**What needs to be done**
Look over the entries and say how many lines include the word "года". Only the number, please.

[Page-level text extractions]
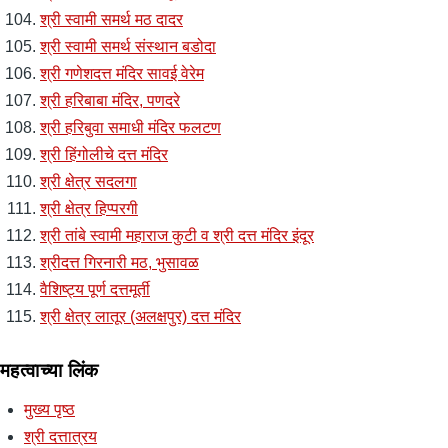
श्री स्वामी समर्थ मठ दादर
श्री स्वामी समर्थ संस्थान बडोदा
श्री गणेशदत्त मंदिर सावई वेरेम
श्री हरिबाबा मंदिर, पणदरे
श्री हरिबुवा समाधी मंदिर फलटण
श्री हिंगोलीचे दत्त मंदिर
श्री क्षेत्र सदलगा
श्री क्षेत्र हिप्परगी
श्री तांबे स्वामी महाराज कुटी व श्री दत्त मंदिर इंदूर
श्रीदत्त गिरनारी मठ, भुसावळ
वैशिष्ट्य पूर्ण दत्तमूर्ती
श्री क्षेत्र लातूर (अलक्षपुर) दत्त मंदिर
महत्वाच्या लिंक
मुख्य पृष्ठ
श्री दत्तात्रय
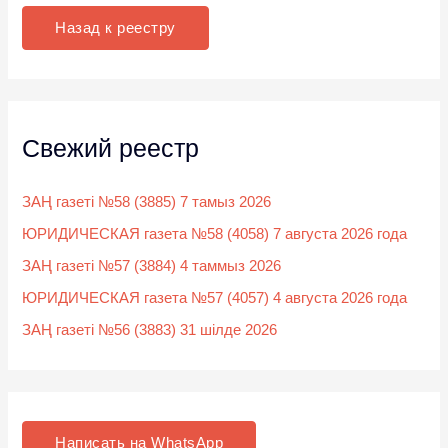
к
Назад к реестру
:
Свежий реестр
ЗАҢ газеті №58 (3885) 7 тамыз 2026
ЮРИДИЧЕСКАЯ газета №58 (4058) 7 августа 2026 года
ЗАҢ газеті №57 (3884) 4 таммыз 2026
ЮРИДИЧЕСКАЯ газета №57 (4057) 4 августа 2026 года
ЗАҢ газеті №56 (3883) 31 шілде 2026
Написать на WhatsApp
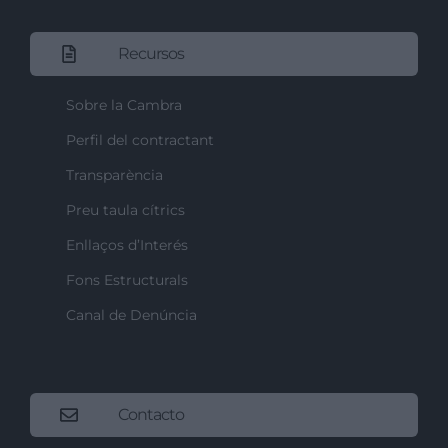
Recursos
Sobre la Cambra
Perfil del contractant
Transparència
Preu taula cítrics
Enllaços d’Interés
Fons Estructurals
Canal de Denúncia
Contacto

---

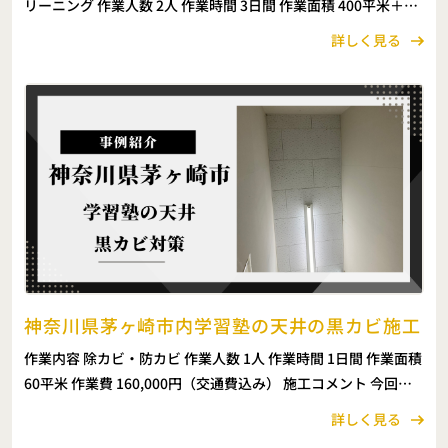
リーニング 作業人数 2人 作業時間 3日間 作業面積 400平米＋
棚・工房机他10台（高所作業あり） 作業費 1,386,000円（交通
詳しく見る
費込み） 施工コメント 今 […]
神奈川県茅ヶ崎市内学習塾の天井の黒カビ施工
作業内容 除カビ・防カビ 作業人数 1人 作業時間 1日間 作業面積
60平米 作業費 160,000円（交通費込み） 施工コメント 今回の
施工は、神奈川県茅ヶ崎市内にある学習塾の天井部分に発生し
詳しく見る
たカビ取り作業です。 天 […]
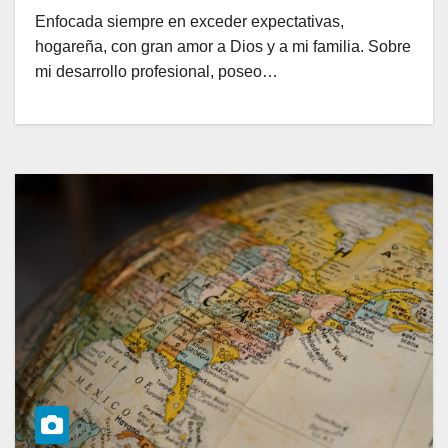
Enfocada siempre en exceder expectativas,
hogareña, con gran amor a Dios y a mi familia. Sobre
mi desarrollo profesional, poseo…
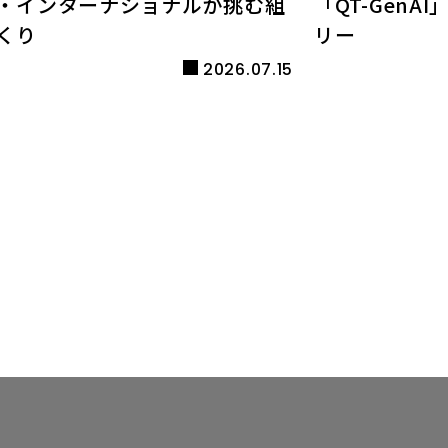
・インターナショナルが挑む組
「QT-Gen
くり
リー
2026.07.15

**Answer**
2